VMware SRM authentication – What changed
Site Recovery Manager is VMware’s well knows disaster recovery orchestrator software that has been around for many years now. This product keeps getting better and better at every release but some of the shiny new features often steal the spotlight of other less known, under-the-hood improvements. The authentication mechanism of SRM was one of those when version 6 came out. Although we can’t say it is new anymore, it is still relevant to talk about it to understand how it used to work and how it works now.
VMware SRM Versions Comparison
In previous versions, all communications between SRM ⬄ vCenter and SRM ⬄ SRM were authenticated either by public key certificates or stored credentials which you chose during the installation process. Certificate based auth is obviously the recommended method but not everyone has an in-house certificate authority and public CAs no longer issue certificates with internal server names since November 1, 2015, so credential based was the default.

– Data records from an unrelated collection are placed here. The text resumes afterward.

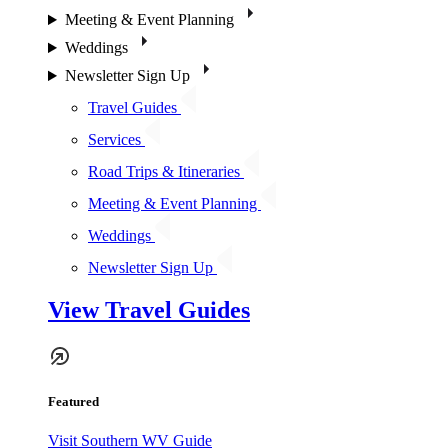
Meeting & Event Planning
Weddings
Newsletter Sign Up
Travel Guides
Services
Road Trips & Itineraries
Meeting & Event Planning
Weddings
Newsletter Sign Up
View Travel Guides
Featured
Visit Southern WV Guide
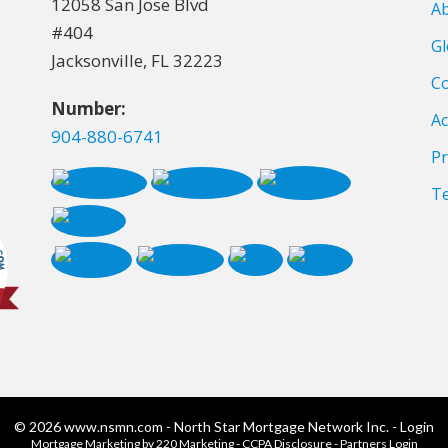
12058 San Jose Blvd
A
#404
Gl
Jacksonville, FL 32223
Co
Number:
Ac
904-880-6741
Pr
T
© 2026 www.nsmn.com - North Star Mortgage Network Inc. - Login
Mortgage Marketing
by 220 Marketing -
CCPA Disclosure
-
Partners Login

Anyway, when using certificate based authentication, because it was used to communicate with both vCenter and the other SRM instance, the requirements for the certificate was pretty strict and could make it complicated to implement.

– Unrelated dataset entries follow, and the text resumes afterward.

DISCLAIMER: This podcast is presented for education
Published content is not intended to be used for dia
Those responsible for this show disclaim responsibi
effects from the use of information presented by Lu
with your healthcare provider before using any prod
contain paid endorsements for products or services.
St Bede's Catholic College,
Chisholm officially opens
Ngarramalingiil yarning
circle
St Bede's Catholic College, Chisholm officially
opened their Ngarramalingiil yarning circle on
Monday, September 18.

In version 6.0, VMware integrated SRM in vCenter SSO which led to simplified and cleaner communication between the components. Rather than using certificates or credentials, Site Recovery Manager now leverages solution users to establish secure communications with external services like PSC and vCenter Server.
The solution user is generated by SRM during the installation process and is tied to said SRM instance. The installer assigns a private key and a certificate to the solution user and registers it in vCenter Single Sign-On. Note that you can see the solution user under the SSO page of the vCenter web client. Do not attempt to change anything on it, it is strictly reserved for internal use.
Unless you are using Enhanced Linked Mode, when pairing two sites, SRM will create another solution user to authenticate communications with the remote SRM instance.
Site Recovery Manager still requires an SSL/TLS certificate for use as the endpoint certificate for all TLS connections established to Site Recovery Manager. The certificate can be either self-generated or a custom one from your internal PKI. The good thing is that all the changes mentioned above participated in relaxed requirements in the certificate signing request.
Certificate error: Failed to connect to vCenter Server
Quick shout about an error I encountered not too long ago while installing SRM.
Failed to connect to vCenter Server at https://vCenter_FQDN:443/sdk. Reason:
com.vmware.vim.vmomi.core.exception CertificateValidationException: Server certificate chain is not trusted and thumbprint doesn’t match.”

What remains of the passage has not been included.